- _TASK OBJECTIVE_
Starting at the line that has "View all (328, 223)" and stopping after the line that has "Minecraft (50, 1457)", reproduce the listing below exactly; omit everything else.

RECORDS START

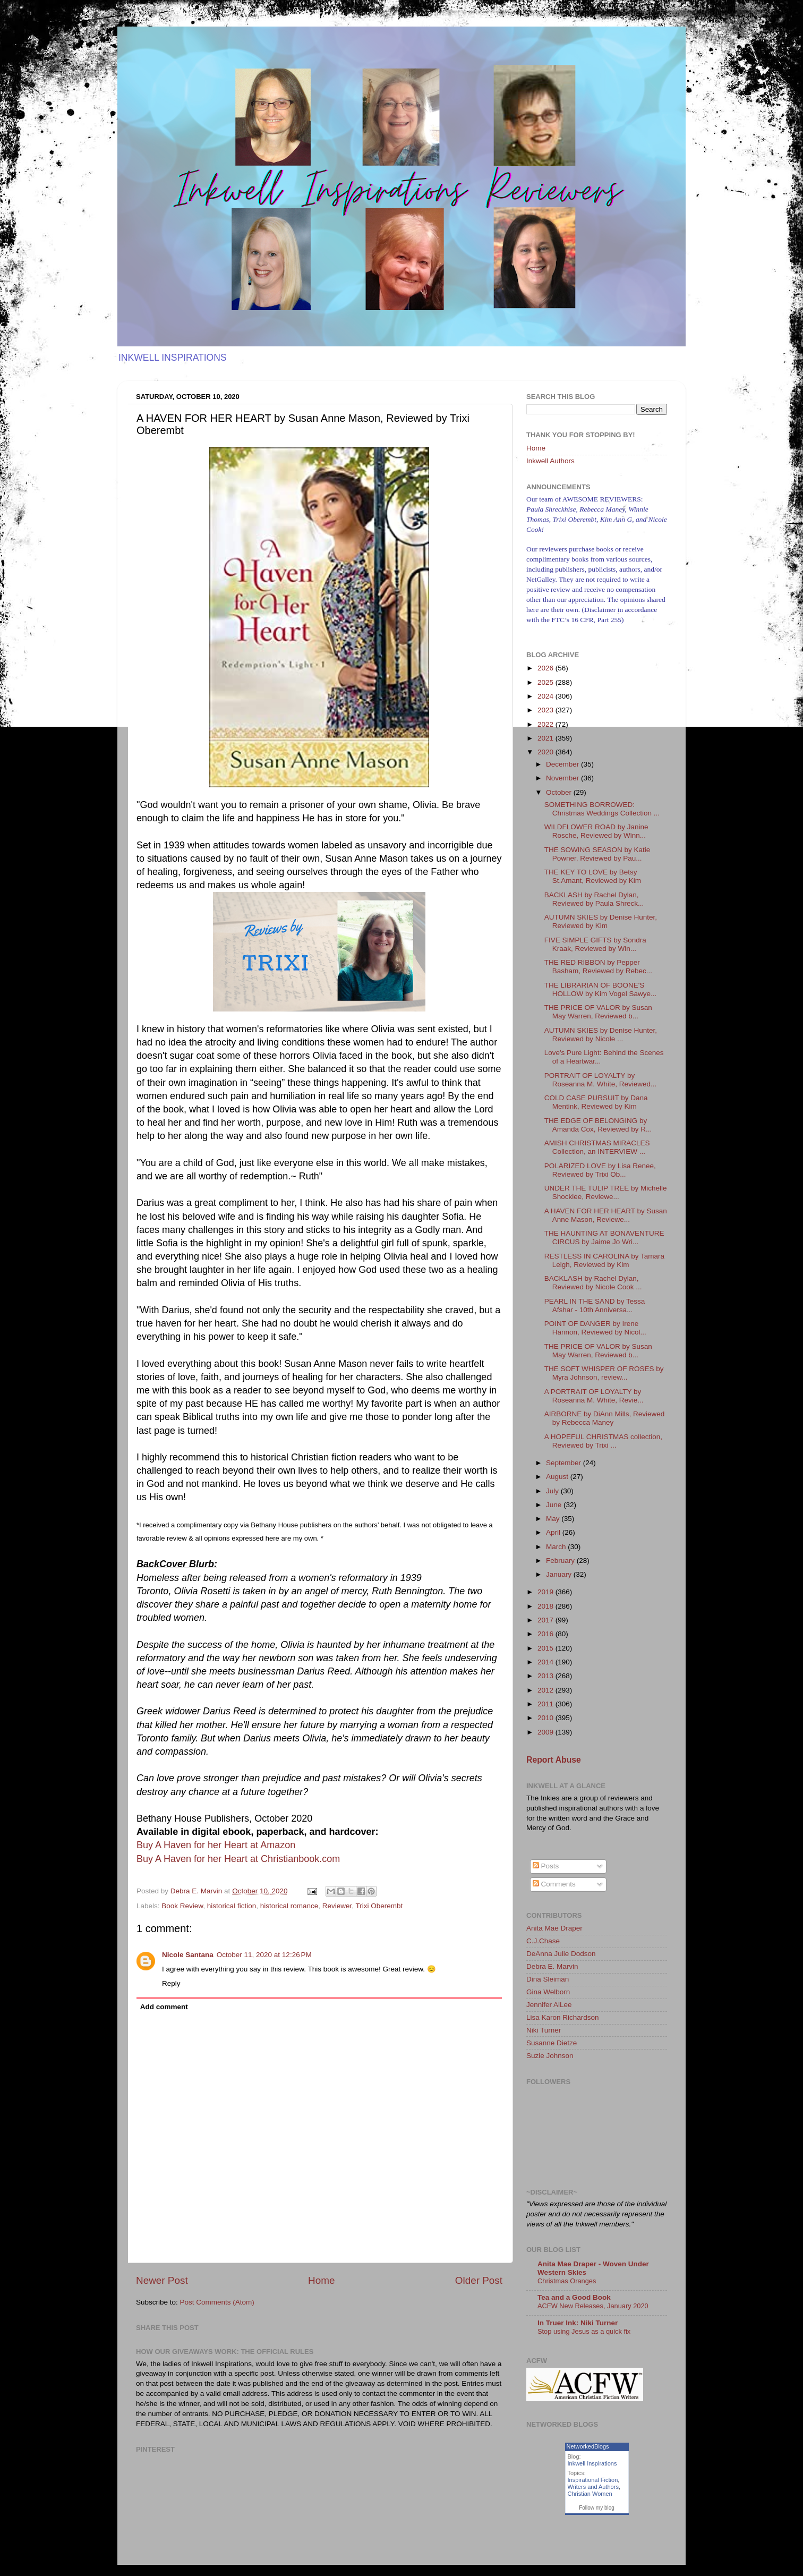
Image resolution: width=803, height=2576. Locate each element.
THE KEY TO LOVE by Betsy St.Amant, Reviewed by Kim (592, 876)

RECORDS END
RECORDS START

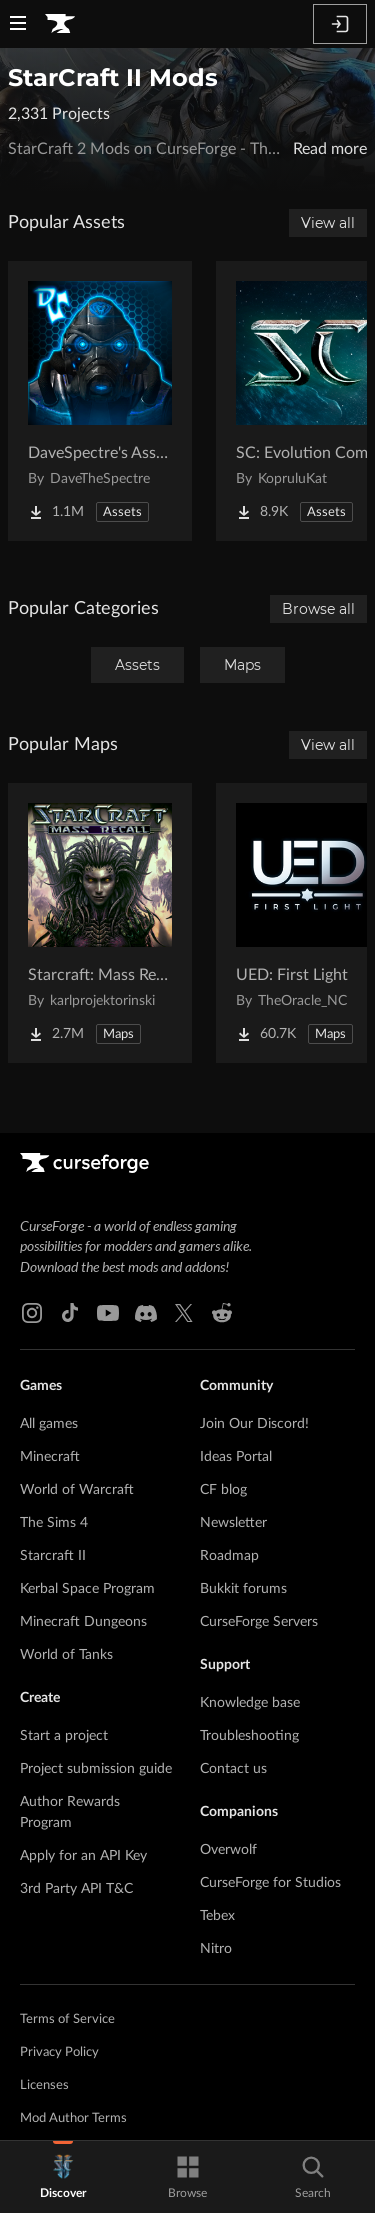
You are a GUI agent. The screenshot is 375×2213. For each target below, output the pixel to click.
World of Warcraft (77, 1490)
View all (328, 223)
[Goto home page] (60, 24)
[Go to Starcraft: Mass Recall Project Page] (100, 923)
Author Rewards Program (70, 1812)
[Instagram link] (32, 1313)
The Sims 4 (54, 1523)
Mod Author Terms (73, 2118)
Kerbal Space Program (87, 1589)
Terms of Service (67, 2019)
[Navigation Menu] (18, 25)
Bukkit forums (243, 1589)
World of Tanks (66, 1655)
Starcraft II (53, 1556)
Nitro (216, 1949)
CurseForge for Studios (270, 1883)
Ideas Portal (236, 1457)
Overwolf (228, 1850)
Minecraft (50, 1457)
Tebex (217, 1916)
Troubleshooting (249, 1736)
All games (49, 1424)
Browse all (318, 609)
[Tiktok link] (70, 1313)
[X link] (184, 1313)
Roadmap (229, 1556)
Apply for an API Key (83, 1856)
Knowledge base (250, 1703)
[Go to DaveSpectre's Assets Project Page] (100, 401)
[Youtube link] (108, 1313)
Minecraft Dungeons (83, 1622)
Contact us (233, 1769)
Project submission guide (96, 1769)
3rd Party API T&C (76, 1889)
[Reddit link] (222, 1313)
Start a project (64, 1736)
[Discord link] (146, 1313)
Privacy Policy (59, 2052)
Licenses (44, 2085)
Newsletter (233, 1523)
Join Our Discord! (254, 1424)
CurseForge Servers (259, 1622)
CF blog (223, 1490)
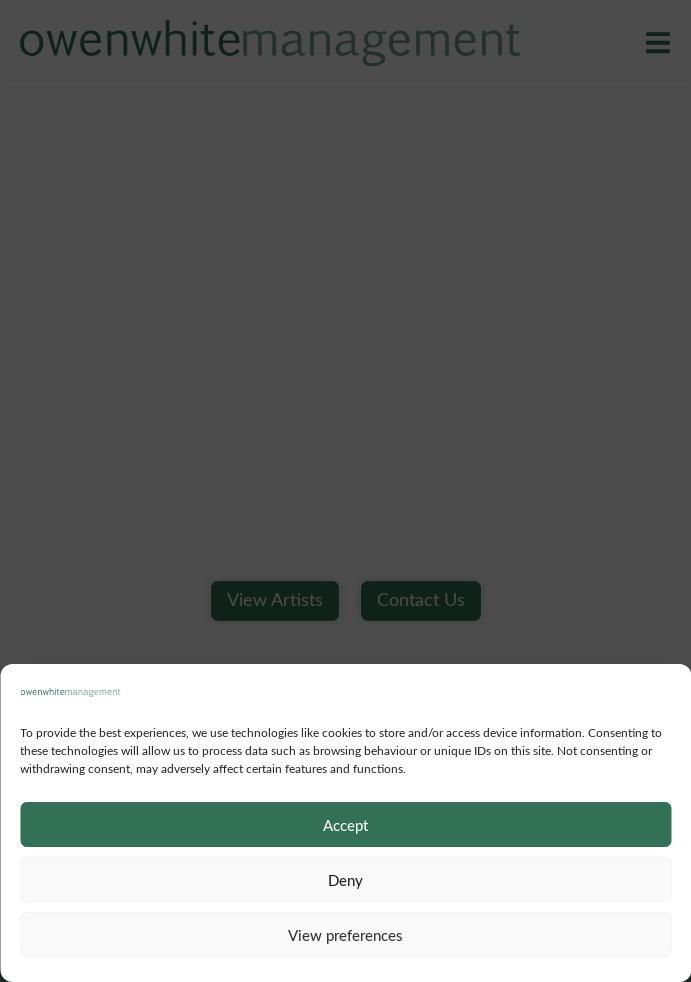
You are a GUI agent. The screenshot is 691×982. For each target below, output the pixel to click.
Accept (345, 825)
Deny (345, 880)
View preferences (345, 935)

RECORDS END

- _ANSWER AREA_
View all (328, 223)
[Goto home page] (60, 24)
[Go to Starcraft: Mass Recall Project Page] (100, 923)
Author Rewards Program (70, 1812)
[Instagram link] (32, 1313)
The Sims 4 (54, 1523)
Mod Author Terms (73, 2118)
Kerbal Space Program (87, 1589)
Terms of Service (67, 2019)
[Navigation Menu] (18, 25)
Bukkit forums (243, 1589)
World of Tanks (66, 1655)
Starcraft II (53, 1556)
Nitro (216, 1949)
CurseForge for Studios (270, 1883)
Ideas Portal (236, 1457)
Overwolf (228, 1850)
Minecraft (50, 1457)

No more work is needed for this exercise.